First is a new wild mage PC I had just rolled up. It's the first round of the first combat of the campaign. I cast a spell - wild surge, a 1 in 20 chance. DM asks me to roll percentiles to see what happens, then cackles. Asks me to roll percentiles again. I roll really high. He laughs some more, then starts to explain. Turns out my wild surge was "caster polymorphs randomly" and I had turned into a chipmunk. The second roll was to see if I kept my mind, a rule from earlier editions - there was a chance you wouldn't remember what you used to be when you got polymorphed. I failed it badly. So, first combat action of the campaign, my PC turns himself into a chipmunk and bolts into the woods, never to be seen again.

In another group entirely, it was the first session of a sci-fi game. We were on a ship that was falling apart, and had to escape. I'm a big lug of a fighter, carrying the power source we need to get an escape craft working. We get into a firefight, and one of the genius PCs throws a grenade at my feet, trying to save me from a couple of mooks. Blows up, knocks me and the mooks out, and breaches the power cell I'm carrying. It starts beeping, and after a couple of bad rolls, blows up while the group's tech is trying to fix it, killing him and tearing a hole in the ship that kills another PC. The last PC is left on the unpowered escape pod and eventually eats a bullet before burning up in atmospheric reentry.

Third was in an Alternity colonial fantasy game I was running. One of the PCs was a dhampir, a half-vampire. He's been struggling to control his urges, and gets wounded enough that he needs to feed. It's a willpower check of some kind to resist the urge to kill, and he botches it - a natural 20 in a roll-low system. Kills the guy he was just trying to drain a little bit and leave relatively unharmed. As a dhampir, killing is addictive, so I have him roll another willpower check. Another critical failure. He goes tearing off into the night to find more victims. Ends up killing several people and losing a whole lot of progress on fighting his addiction because of a few bad rolls, almost becoming an NPC.
 

Stormonu

Legend
As a DM, I've had my share of crappy rolls - which have made the characters giddy to no end. Usually the next week the rolls completely reverse and its seems the bad guys can do no wrong.
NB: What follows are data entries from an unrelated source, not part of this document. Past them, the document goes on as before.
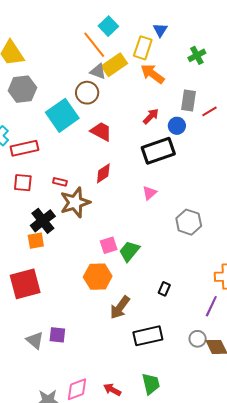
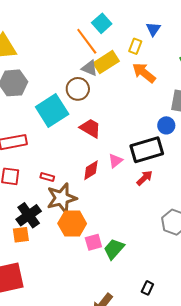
yellow rectangle: (143, 48) -> (135, 46), size x0.7
red arrow: (151, 116) -> (145, 178), moved
pink triangle: (150, 193) -> (115, 161), moved
orange hexagon: (98, 277) -> (72, 224), moved

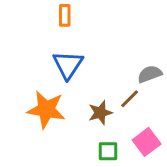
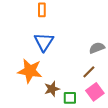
brown line: (130, 99) -> (89, 72), moved
brown star: (100, 113) -> (52, 89), moved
The worst I can remember was during a climatic ship-to-ship battle. I had spent a week statting up a terrifying dual-wielding vampiric sorcerer/fighter (ToB-style abilities to boot) with a crew of the dead (a skeleton crew?). When it was time for the bad guy to take the stage, his first two attacks - a 1 and a 2.

The party fighter then tripped him (a 1 for the vampire's opposed Strength roll) and beat on him, the party wizard blasted him (a 1 for the save) and the party thief sneak attacked him (by this time the thief had a feat that let him sneak attack undead). Being reduced to 0 hp, the vampire went gaseous and attempted to flee below deck to his coffin, only to be dispersed to the four winds by the wizard via gust of wind.

Oh yeah, and with a great roll, the party cleric managed to blast the undead crew to smithereens. In about 2 rounds, the party took the enemy galleon and no one on the party's side took a hit point of damage.

So I sent 'em to Ravenloft, knowing how I'd roll next session. :devil:
 

john112364

First Post
...and yes, I AM one of the few, the proud, the gamers who have lost a Traveller PC to death during PC generation.

Yup. I did that myself in one of the first attempts at generating a Traveller character. I was more than a little miffed by that.